GitLocker: The Coding Marketplace

Description:

optunapi 0.1.4

API to distribute hyperparameters optimization through HTTP requests

OptunAPI is a simple API designed for Machine Learning applications that allows to distribute an automatic
hyperparameters optimization over different machines through HTTP requests. Each set of hyperparameters
can be studied independently since the minima research does't require any gradients computation, but instead
is performed through a Bayesian optimization based on Optuna. The machine running
Optuna manages centrally the optimization studies -- the so-called "Optuna-server" -- providing sets of
hyperparameters and assessing them by the scores evaluated and sent back by the single computing instance,
named "Trainer-client". The HTTP requests underlying such client-server system are powered by FastAPI.
Key Features
OptunAPI inherits most of the modern functionalities of Optuna and FastAPI:

Lightweight and versatile

OptunAPI is entirely written in Python and has few dependencies.

Easy to configure

For hyperparameters sampling, OptunAPI relies on configuration files easy to set up.

Easy to integrate

The hyperparameters values can be easily recover decoding the HTTP response content from the server.

Easy parallelization

Different machines can run the hyperparameters study in parallel, centrally coordinated by the server.

Efficient optimization algorithms

The optimization task is headed by Optuna and its state-of-the-art algorithms.

Quick visualization for study analysis

TODO - OptunAPI provides a set of reports to monitor the status of the hyperparameters study.

Key Components
To understand how OptunAPI works, we need to spend a couple of words about its components:

Study and
Trial objects
from Optuna
Optuna's Ask-and-Tell interface
HTTP requests to map the hyperparameters space

Study and Trial
A study corresponds to an optimization task, i.e., a set of trials. This object provides interfaces to run a new
Trial
and access trials' history.
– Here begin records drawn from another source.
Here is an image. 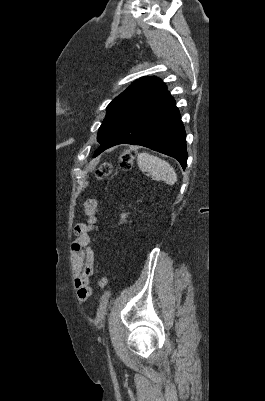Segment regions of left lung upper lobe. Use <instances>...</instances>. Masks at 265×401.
<instances>
[{
  "label": "left lung upper lobe",
  "instance_id": "obj_1",
  "mask_svg": "<svg viewBox=\"0 0 265 401\" xmlns=\"http://www.w3.org/2000/svg\"><path fill=\"white\" fill-rule=\"evenodd\" d=\"M166 91V85L157 77H143L133 82L108 105L97 141L101 144L132 115Z\"/></svg>",
  "mask_w": 265,
  "mask_h": 401
}]
</instances>
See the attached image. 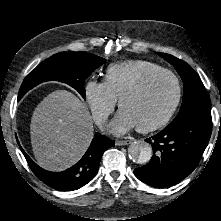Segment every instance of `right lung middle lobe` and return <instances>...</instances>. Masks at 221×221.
<instances>
[{
  "label": "right lung middle lobe",
  "mask_w": 221,
  "mask_h": 221,
  "mask_svg": "<svg viewBox=\"0 0 221 221\" xmlns=\"http://www.w3.org/2000/svg\"><path fill=\"white\" fill-rule=\"evenodd\" d=\"M104 62L105 59L86 52L55 54L39 64L25 77L19 90L18 99L20 100L31 88L46 81L66 83L85 98L84 81Z\"/></svg>",
  "instance_id": "obj_1"
}]
</instances>
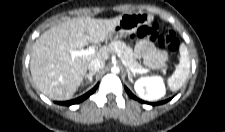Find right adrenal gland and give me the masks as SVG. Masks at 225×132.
I'll list each match as a JSON object with an SVG mask.
<instances>
[{"label":"right adrenal gland","mask_w":225,"mask_h":132,"mask_svg":"<svg viewBox=\"0 0 225 132\" xmlns=\"http://www.w3.org/2000/svg\"><path fill=\"white\" fill-rule=\"evenodd\" d=\"M95 75V73H88L85 74L84 78L89 80V83H92V77Z\"/></svg>","instance_id":"obj_1"}]
</instances>
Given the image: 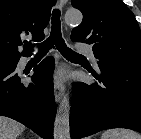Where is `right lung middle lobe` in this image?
Masks as SVG:
<instances>
[{
  "instance_id": "obj_1",
  "label": "right lung middle lobe",
  "mask_w": 141,
  "mask_h": 139,
  "mask_svg": "<svg viewBox=\"0 0 141 139\" xmlns=\"http://www.w3.org/2000/svg\"><path fill=\"white\" fill-rule=\"evenodd\" d=\"M19 59H12L6 57H0V68H8L16 65Z\"/></svg>"
}]
</instances>
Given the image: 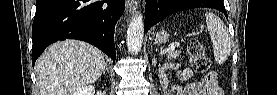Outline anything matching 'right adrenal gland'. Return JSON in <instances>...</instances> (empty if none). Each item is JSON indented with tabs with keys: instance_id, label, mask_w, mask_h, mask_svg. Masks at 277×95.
<instances>
[{
	"instance_id": "right-adrenal-gland-1",
	"label": "right adrenal gland",
	"mask_w": 277,
	"mask_h": 95,
	"mask_svg": "<svg viewBox=\"0 0 277 95\" xmlns=\"http://www.w3.org/2000/svg\"><path fill=\"white\" fill-rule=\"evenodd\" d=\"M105 72L109 73V69H108L107 65H106V68H105L103 74H105Z\"/></svg>"
}]
</instances>
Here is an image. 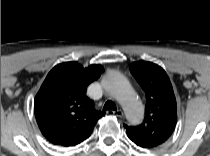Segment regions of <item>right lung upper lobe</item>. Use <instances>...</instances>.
<instances>
[{
    "label": "right lung upper lobe",
    "instance_id": "1",
    "mask_svg": "<svg viewBox=\"0 0 210 156\" xmlns=\"http://www.w3.org/2000/svg\"><path fill=\"white\" fill-rule=\"evenodd\" d=\"M102 66L83 69L76 62L55 66L47 75L34 100L35 117L47 140L74 146L88 138L103 114L86 96L87 86L99 78Z\"/></svg>",
    "mask_w": 210,
    "mask_h": 156
}]
</instances>
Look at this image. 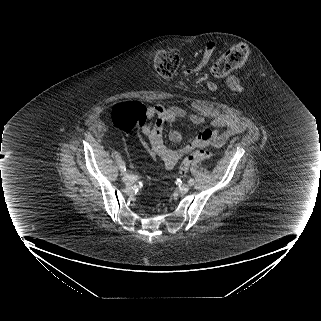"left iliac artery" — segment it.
<instances>
[{
	"label": "left iliac artery",
	"instance_id": "44dca946",
	"mask_svg": "<svg viewBox=\"0 0 321 321\" xmlns=\"http://www.w3.org/2000/svg\"><path fill=\"white\" fill-rule=\"evenodd\" d=\"M188 184H189L190 186H193V185H194V180H193V179H189Z\"/></svg>",
	"mask_w": 321,
	"mask_h": 321
}]
</instances>
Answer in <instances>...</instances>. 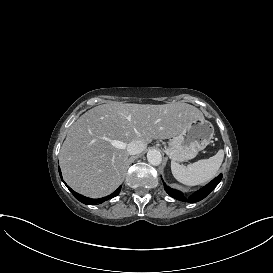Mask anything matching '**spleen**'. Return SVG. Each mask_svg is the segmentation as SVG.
<instances>
[{
    "mask_svg": "<svg viewBox=\"0 0 273 273\" xmlns=\"http://www.w3.org/2000/svg\"><path fill=\"white\" fill-rule=\"evenodd\" d=\"M224 158V151L219 150L209 159H202L193 164L182 166L175 161L171 162L173 176L188 186L203 184L211 180L218 172Z\"/></svg>",
    "mask_w": 273,
    "mask_h": 273,
    "instance_id": "1",
    "label": "spleen"
}]
</instances>
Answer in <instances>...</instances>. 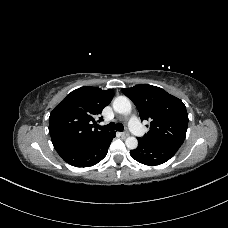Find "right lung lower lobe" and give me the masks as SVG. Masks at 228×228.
Masks as SVG:
<instances>
[{
  "mask_svg": "<svg viewBox=\"0 0 228 228\" xmlns=\"http://www.w3.org/2000/svg\"><path fill=\"white\" fill-rule=\"evenodd\" d=\"M115 132H109L100 139L81 146L58 151L62 159L75 167H89L100 162L107 154Z\"/></svg>",
  "mask_w": 228,
  "mask_h": 228,
  "instance_id": "98d812e1",
  "label": "right lung lower lobe"
}]
</instances>
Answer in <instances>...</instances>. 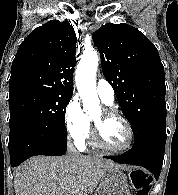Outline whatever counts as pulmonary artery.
Listing matches in <instances>:
<instances>
[{"label":"pulmonary artery","instance_id":"1","mask_svg":"<svg viewBox=\"0 0 178 195\" xmlns=\"http://www.w3.org/2000/svg\"><path fill=\"white\" fill-rule=\"evenodd\" d=\"M96 91L100 99L107 105L114 103L115 92L111 84L105 80L100 79L96 84Z\"/></svg>","mask_w":178,"mask_h":195}]
</instances>
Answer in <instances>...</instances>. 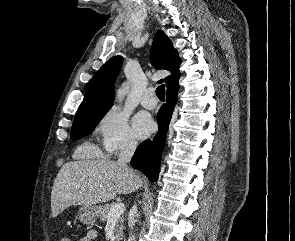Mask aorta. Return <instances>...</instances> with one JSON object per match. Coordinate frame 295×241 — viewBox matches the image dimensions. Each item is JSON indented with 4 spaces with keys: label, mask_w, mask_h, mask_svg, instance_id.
Segmentation results:
<instances>
[{
    "label": "aorta",
    "mask_w": 295,
    "mask_h": 241,
    "mask_svg": "<svg viewBox=\"0 0 295 241\" xmlns=\"http://www.w3.org/2000/svg\"><path fill=\"white\" fill-rule=\"evenodd\" d=\"M129 91V85L127 82L123 83L120 89L117 91L116 100L121 102L124 99V96Z\"/></svg>",
    "instance_id": "762f6f07"
}]
</instances>
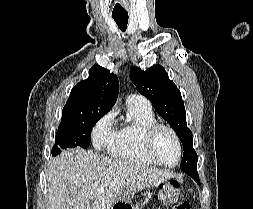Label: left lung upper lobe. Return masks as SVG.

OptunAPI is designed so that, when the first machine ask for a hyperparameters set, it
starts a new study (create_study()) identified according to the HTTP request submitted. Any other machines referring
to the same optimization session don't initialize a new study, but recover the previous one (load_study()) contributing
to mapping the hyperparameters space.
A trial allows to prepare a particular set of hyperparameters and evaluate its capability of optimizing a objective
function, not necessarily available in an explicit form as in the case of very complex Machine Learning algorithms.
This object provides the following interfaces to get parameter suggestion:

optuna.trial.Trial.suggest_categorical() for categorical parameters
optuna.trial.Trial.suggest_int() for integer parameters
optuna.trial.Trial.suggest_float() for floating point parameters

With optional arguments of step and log, we can discretize or take the logarithm of integer and floating point parameters.
The following code block is taken from the Optuna tutorial and shows a standard use of these features:
import optuna

def objective (trial):
# Categorical parameter
optimizer = trial.suggest_categorical ('optimizer', ['RMSprop', 'Adam'])

# Integer parameter
num_layers = trial.suggest_int ('num_layers', 1, 3)

# Integer parameter (log)
num_channels = trial.suggest_int ('num_channels', 32, 512, log = True)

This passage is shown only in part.